A node selector represents the union of the results of one or more label
queries over a set of nodes; that is, it represents the OR of the selectors
represented by the node selector terms.
FIELDS:
nodeSelectorTerms <[]NodeSelectorTerm> -required-
Required. A list of node selector terms. The terms are ORed.
nodeAffinity 的基础上添加多个 nodeSelectorTerms 字段,调度的时候 Node 只需要 nodeSelectorTerms 中的某一个符合条件就符合 nodeAffinity 的规则.在nodeSelectorTerms 中添加 matchExpressions,需要可以调度的Node是满足 matchExpressions 中表示的所有规则.
[root@master ~]# kubectl explain pod.spec.affinity.nodeAffinity.requiredDuringSchedulingIgnoredDuringExecution.nodeSelectorTerms
KIND: Pod
VERSION: v1
FIELD: nodeSelectorTerms <[]NodeSelectorTerm>
DESCRIPTION:
Required. A list of node selector terms. The terms are ORed.
A null or empty node selector term matches no objects. The requirements of
them are ANDed.
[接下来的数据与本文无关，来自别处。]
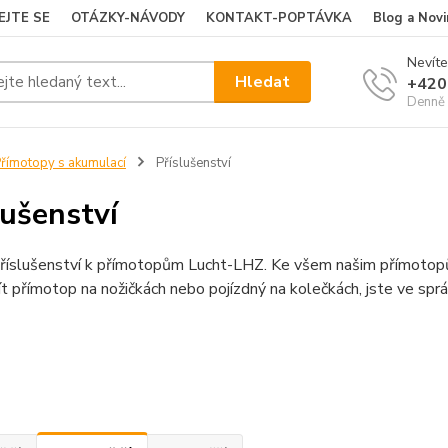
EJTE SE
OTÁZKY-NÁVODY
KONTAKT-POPTÁVKA
Blog a Novi
Nevíte
Hledat
+420
Denně 
římotopy s akumulací
Příslušenství
lušenství
příslušenství k přímotopům Lucht-LHZ. Ke všem našim přímotopů
t přímotop na nožičkách nebo pojízdný na kolečkách, jste ve sprá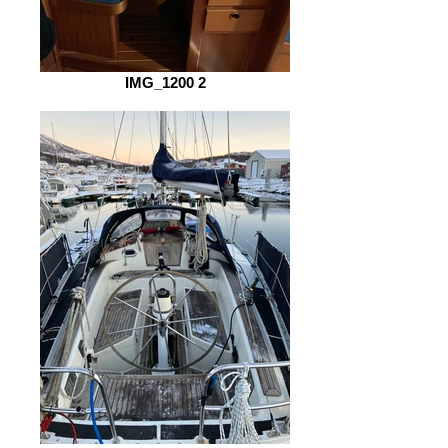
IMG_1200 2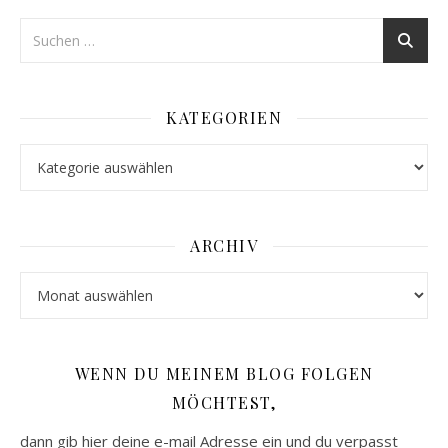
KATEGORIEN
Kategorien
ARCHIV
Archiv
WENN DU MEINEM BLOG FOLGEN
MÖCHTEST,
dann gib hier deine e-mail Adresse ein und du verpasst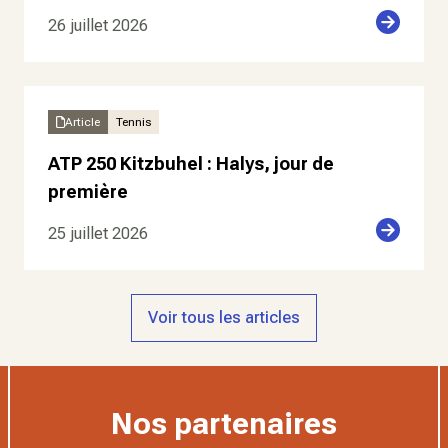
26 juillet 2026
Article
Tennis
ATP 250 Kitzbuhel : Halys, jour de
première
25 juillet 2026
Voir tous les articles
Nos partenaires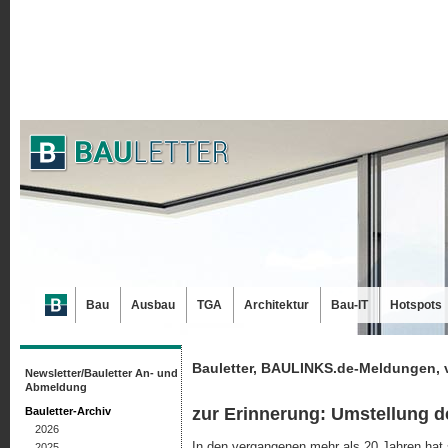
Bau
Ausbau
TGA
Architektur
Bau-IT
Hotspots
Bauletter, BAULINKS.de-Meldungen, 
Newsletter/Bauletter An- und
Abmeldung
zur Erinnerung: Umstellung d
Bauletter-Archiv
2026
In den vergangenen mehr als 20 Jahren hat s
2025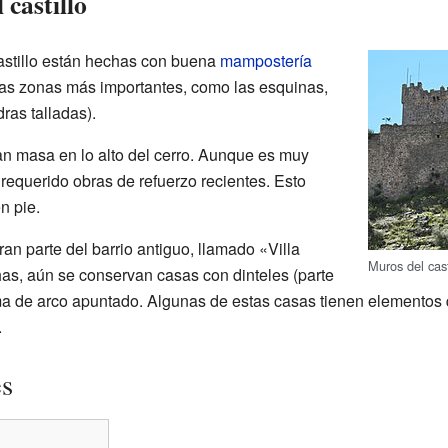
 castillo
astillo están hechas con buena
mampostería
Las zonas más importantes, como las esquinas,
ras talladas).
ran masa en lo alto del cerro. Aunque es muy
 requerido obras de refuerzo recientes. Esto
n pie.
an parte del barrio antiguo, llamado «Villa
Muros del cast
has, aún se conservan casas con dinteles (parte
rma de arco apuntado. Algunas de estas casas tienen elementos
.
es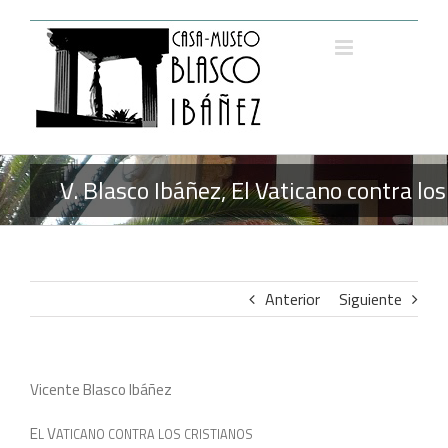
Saltar
al
contenido
V. Blasco Ibáñez, El Vaticano contra lo
Anterior
Siguiente
Vicente Blasco Ibáñez
E
V
L
ATICANO CONTRA LOS CRISTIANOS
The TopologySelectorTerm type implements a subset of the
NodeSelectorTerm.
FIELDS:
matchExpressions <[]NodeSelectorRequirement>
A list of node selector requirements by node's labels.
matchFields <[]NodeSelectorRequirement>
A list of node selector requirements by node's fields.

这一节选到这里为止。